1. Tell us a little bit about yourself.

I’m from a small town in New York called Syosset. Growing up on Long Island with two brothers has given me a strong passion for outdoor activities. During the summer, you’ll likely find me on the water, either fishing with my friends or exploring my passion for sailing. I am also a huge fan of poetry and aspire to be like my favorite poet Shel Silverstein. 

 

2.What are you most passionate about?

I am most passionate about equality. Everyday I see men and women treated differently, in so many different facets of life. I want is a world in which all genders are treated fairly and equally: a world without discrimination.  

 

3. How do you define "feminism"?

I define “feminism” to be the belief that men and women should be treated equal in all respects.ery light as equal and deserving.  

 

4. Why do you identify yourself as a feminist?

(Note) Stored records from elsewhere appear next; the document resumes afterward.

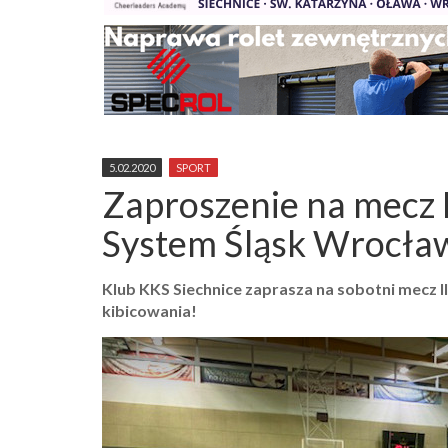
5.02.2020
SPORT
Zaproszenie na mecz 
System Śląsk Wrocław
Klub KKS Siechnice zaprasza na sobotni mecz I
kibicowania!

I identify as a feminist because it is the right thing to do. All genders deserve to be treated the same, and we cannot stop until this justice is a reality.

 

5. Who or what inspires you?

The person who most inspires me to take such a strong opposition to issues regarding the female oppression in today’s society would have to be my mother, Ruby Singh. As a native of India, she has experienced firsthand discrimination due to her race and gender; despite this, she has overcome all obstacles to help give me and two brothers a better life than we could ever have hoped for.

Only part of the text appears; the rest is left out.